** Opening SUPPLIED MATERIAL block **

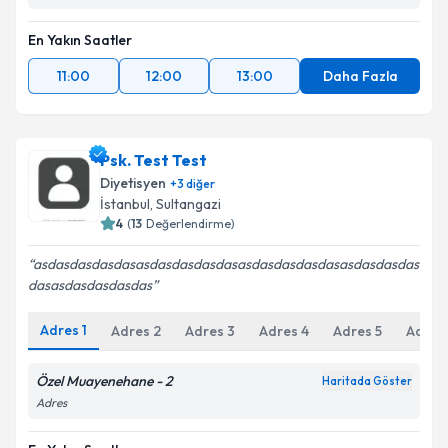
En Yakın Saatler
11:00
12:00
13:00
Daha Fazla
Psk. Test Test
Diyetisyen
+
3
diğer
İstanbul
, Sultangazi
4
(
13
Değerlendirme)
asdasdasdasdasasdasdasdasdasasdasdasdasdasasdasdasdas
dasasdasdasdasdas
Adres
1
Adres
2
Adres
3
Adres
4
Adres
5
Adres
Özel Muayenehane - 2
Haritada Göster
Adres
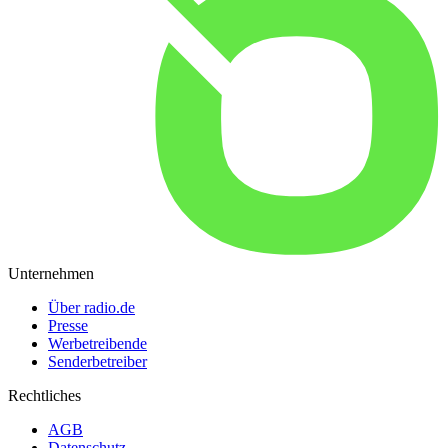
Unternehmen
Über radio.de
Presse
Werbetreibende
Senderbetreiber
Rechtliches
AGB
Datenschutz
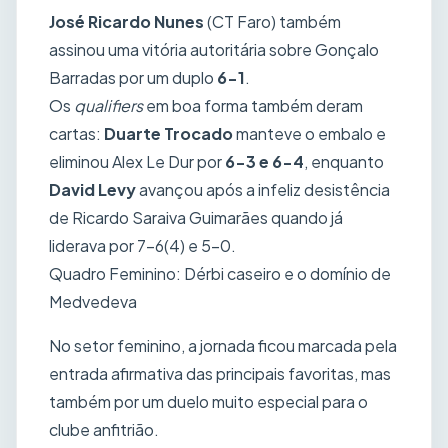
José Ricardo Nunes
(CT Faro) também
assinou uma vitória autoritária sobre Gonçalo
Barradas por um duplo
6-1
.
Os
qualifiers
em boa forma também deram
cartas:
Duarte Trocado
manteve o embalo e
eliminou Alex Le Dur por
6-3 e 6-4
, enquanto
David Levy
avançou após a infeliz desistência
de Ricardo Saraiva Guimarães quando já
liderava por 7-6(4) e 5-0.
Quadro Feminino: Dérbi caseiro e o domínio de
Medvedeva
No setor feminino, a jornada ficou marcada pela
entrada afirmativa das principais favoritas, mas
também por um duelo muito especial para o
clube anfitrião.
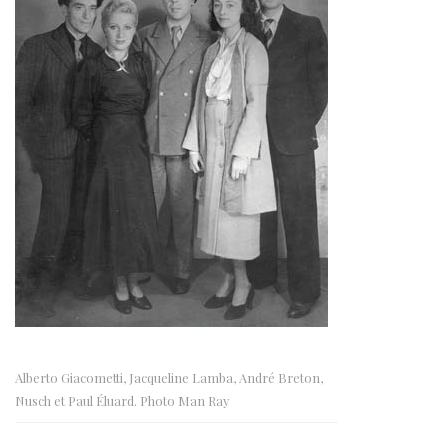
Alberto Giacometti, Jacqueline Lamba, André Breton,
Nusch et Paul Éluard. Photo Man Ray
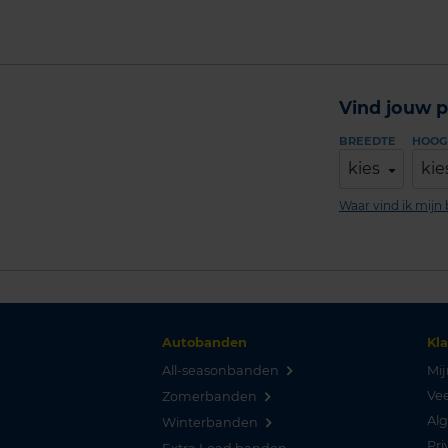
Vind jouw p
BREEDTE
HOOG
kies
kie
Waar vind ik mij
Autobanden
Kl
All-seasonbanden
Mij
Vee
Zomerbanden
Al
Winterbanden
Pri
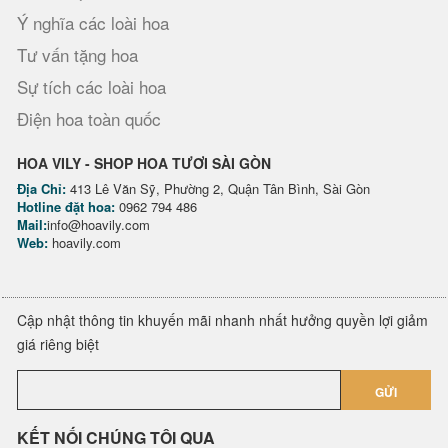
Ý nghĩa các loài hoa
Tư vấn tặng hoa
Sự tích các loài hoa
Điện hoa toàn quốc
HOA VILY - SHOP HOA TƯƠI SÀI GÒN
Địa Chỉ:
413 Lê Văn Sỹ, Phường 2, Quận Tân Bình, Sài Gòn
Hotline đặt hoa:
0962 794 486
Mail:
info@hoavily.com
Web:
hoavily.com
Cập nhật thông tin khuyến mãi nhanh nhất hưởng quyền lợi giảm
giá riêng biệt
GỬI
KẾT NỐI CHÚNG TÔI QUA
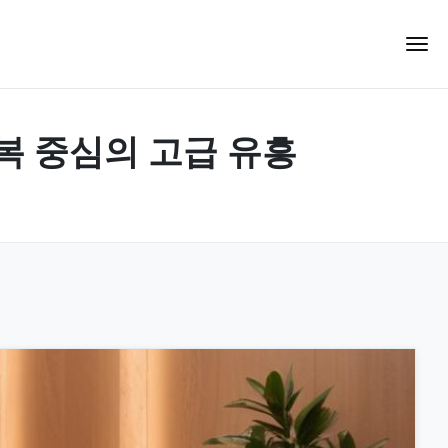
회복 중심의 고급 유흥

** Closing SUPPLIED MATERIAL block **

__WHAT TO DO__.
Could you set down the records above word for word, without any of the pictures?

__ANSWER FOR THE TASK__.
En Yakın Saatler
11:00
12:00
13:00
Daha Fazla
Psk. Test Test
Diyetisyen
+
3
diğer
İstanbul
, Sultangazi
4
(
13
Değerlendirme)
asdasdasdasdasasdasdasdasdasasdasdasdasdasasdasdasdas
dasasdasdasdasdas
Adres
1
Adres
2
Adres
3
Adres
4
Adres
5
Adres
Özel Muayenehane - 2
Haritada Göster
Adres
Unternehmen
Über radio.de
Presse
Werbetreibende
Senderbetreiber
Rechtliches
AGB
Datenschutz
José Ricardo Nunes
(CT Faro) também
assinou uma vitória autoritária sobre Gonçalo
Barradas por um duplo
6-1
.
Os
qualifiers
em boa forma também deram
cartas:
Duarte Trocado
manteve o embalo e
eliminou Alex Le Dur por
6-3 e 6-4
, enquanto
David Levy
avançou após a infeliz desistência
de Ricardo Saraiva Guimarães quando já
liderava por 7-6(4) e 5-0.
Quadro Feminino: Dérbi caseiro e o domínio de
Medvedeva
No setor feminino, a jornada ficou marcada pela
entrada afirmativa das principais favoritas, mas
também por um duelo muito especial para o
clube anfitrião.
Alberto Giacometti, Jacqueline Lamba, André Breton,
Nusch et Paul Éluard. Photo Man Ray
Vind jouw p
BREEDTE
HOOG
kies
kie
Waar vind ik mij
Autobanden
Kl
All-seasonbanden
Mij
Vee
Zomerbanden
Al
Winterbanden
Pri
Ý nghĩa các loài hoa
Tư vấn tặng hoa
Sự tích các loài hoa
Điện hoa toàn quốc
HOA VILY - SHOP HOA TƯƠI SÀI GÒN
Địa Chỉ:
413 Lê Văn Sỹ, Phường 2, Quận Tân Bình, Sài Gòn
Hotline đặt hoa:
0962 794 486
Mail:
info@hoavily.com
Web:
hoavily.com
Cập nhật thông tin khuyến mãi nhanh nhất hưởng quyền lợi giảm
giá riêng biệt
GỬI
KẾT NỐI CHÚNG TÔI QUA
회복 중심의 고급 유흥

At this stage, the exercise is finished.